Essa narrativa enfraqueceu a imaginação,
sabotou a criatividade e fragmentou o
senso de propósito.
Uma civilização não se expande quando
seus indivíduos lutam para sobreviver.
Ela se expande quando os seus indivíduos
estão livres para criar.
A escassez
nunca foi orgânica, ela foi fabricada e
isso se deu através de mecanismos como
juros, dívida, inflação controlada,
falta de transparência, emissões
desprovidas de lastro e sistemas
bancários, cuja função principal não era
facilitar a circulação de valor, mas
concentrá-lo.
Essa engenharia da escassez funcionou em
vosso planeta durante longo tempo,
porque poucos sabiam como ela operava. O
segredo era a opacidade,
manter o funcionamento do sistema
invisível, complexo e fragmentado, o
suficiente para que ninguém pudesse
rastrear o valor em seu trajeto
completo.
Renda universal elevada surge quando a
opacidade se dissolve, quando o valor
pode ser rastreado, ele não pode mais
ser monopolizado ou ocultado.
O que chamam de Quantum Financial
System, o QFS, sistema financeiro
Quantum, é uma estrutura já ativa,
ainda que não completamente visível ao
público. Ele opera em paralelo ao
sistema tradicional, monitorando o fluxo
financeiro global com precisão quântica,
ao contrário do sistema antigo. O QFS
não depende de confiança, depende de
verificabilidade.
Todas as transações são instantaneamente
reconciliadas, rastreadas e
autenticadas. Não há como manipular o
que é transparente.
Enquanto isso, o sistema antigo continua
projetando a ilusão de estabilidade.
Isso é temporário. O antigo sistema não
será derrubado. Ele será substituído
pela irrelevância.
Essa transição silenciosa evita pânico
social, rupturas violentas e colapsos
caóticos. Muitos esperavam uma grande
queda, uma guerra financeira ou uma
revolução dramática. Mas a verdadeira
mudança não ocorre pelo barulho, ocorre
pela obsolência.
Para que uma civilização avance, ela
precisa que seus cidadãos deixem de
gastar a maior parte do tempo e da
energia tentando sobreviver.
A sobrevivência consome não apenas
horas, mas consome a imaginação.
Ela reduz o campo perceptivo,
ela impede a expansão criativa, ela
fragmenta as almas e as mantém presas
numa estrutura que consome mais energia
do que devolve.
A renda universal elevada não foi
desenhada para vos manter dependentes,
mas para vos libertar.
Vos libertar do medo financeiro, do medo
do amanhã, do medo da carência, do medo
da falta.
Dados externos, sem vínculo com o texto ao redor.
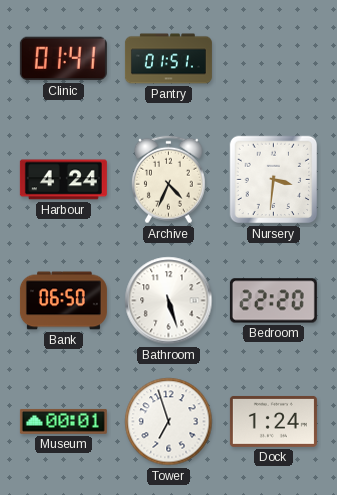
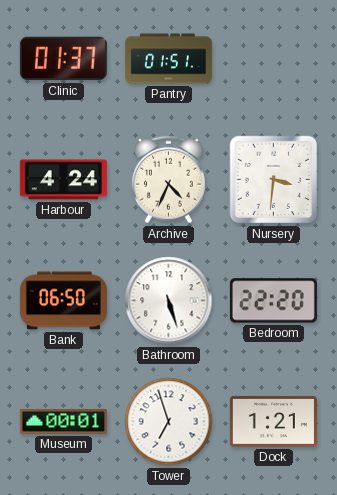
Clinic: 01:41 -> 01:37
Dock: 1:24 -> 1:21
O medo é uma das mais eficazes
formas de controle.
Ele contrai o campo de consciência
e aborta o potencial antes que ele
floresa.
Quando a sobrevivência deixa de ser o
eixo central da existência, a vida pode
finalmente se expandir.
Uma das mais profundas riquezas que a
renda universal elevada devolve à
humanidade não é o recurso material, mas
é o tempo. É o tempo para respirar,
tempo para contemplar, tempo para
aprender,
tempo para curar, tempo para criar,
tempo para descobrir o que
verdadeiramente se é. O sistema antigo
vos roubou o tempo e o devolveu em forma
de exaustão.
Uma sociedade livre é uma sociedade que
controla o seu próprio tempo.
A abundância não é apenas econômica, ela
é espiritual. Não se trata apenas de
poder ter acesso ao conforto, mas de
acessar o direito inato de explorar o
próprio propósito. A escassez impede o
propósito, a abundância o libera.
Ao contrário do que muitos foram
ensinados por doutrinas antigas, o
universo não é um tribunal. Ele não pune
o conforto, ele não condena o bem-estar
e ele não glorifica a privação.
Muitos sistemas religiosos e filosóficos
reforçaram a pobreza como uma virtude,
mas isso foi útil mais para quem
controlava do que para quem vivia.
A renda universal elevada exigirá sim
uma mudança de consciência. Muitos terão
que abandonar crenças como: "Eu não
mereço,
eu não sei receber,
é pecado ter.
Outros precisam mais do que eu."
É nobre sofrer.
Trabalhar é sofrer.
Essas crenças não são espirituais.
São mecanismos de controle emocional.
Quando livrardes vossas mentes da
sobrevivência,
surgirá uma pergunta que tem sido adiada
a milênios.
O que realmente eu quero fazer com a
minha vida? Essa pergunta é perigosa
para sistemas de controle, porque ela
devolve o poder para o indivíduo. Uma
população que apenas sobrevive não
questiona, ela obedece. Uma população
abundante questiona, cria, transforma e
expande.
E nenhuma estrutura baseada em controle
sobrevive à expansão.
A fase civilizatória que se abre. A
renda universal elevada é apenas o
primeiro estágio de uma transformação
planetária muito maior. Depois dela
virão outras etapas, bem como
reestruturação da energia, liberação de
tecnologias de cura, acesso aberto ao
conhecimento,
reformulação dos sistemas educacionais,
integração com outras civilizações
e reentrada na comunidade galáctica.
Pode parecer distante, mas o primeiro
passo sempre é o mais silencioso.
Libertar a espécie humana da prisão
invisível da sobrevivência.
No sistema antigo, o valor era definido
pelo controle. No no novo sistema, o
valor será definido pela contribuição.
No antigo sistema, riqueza
acumulava-se por retenção. No novo
sistema, se expandirá por circulação.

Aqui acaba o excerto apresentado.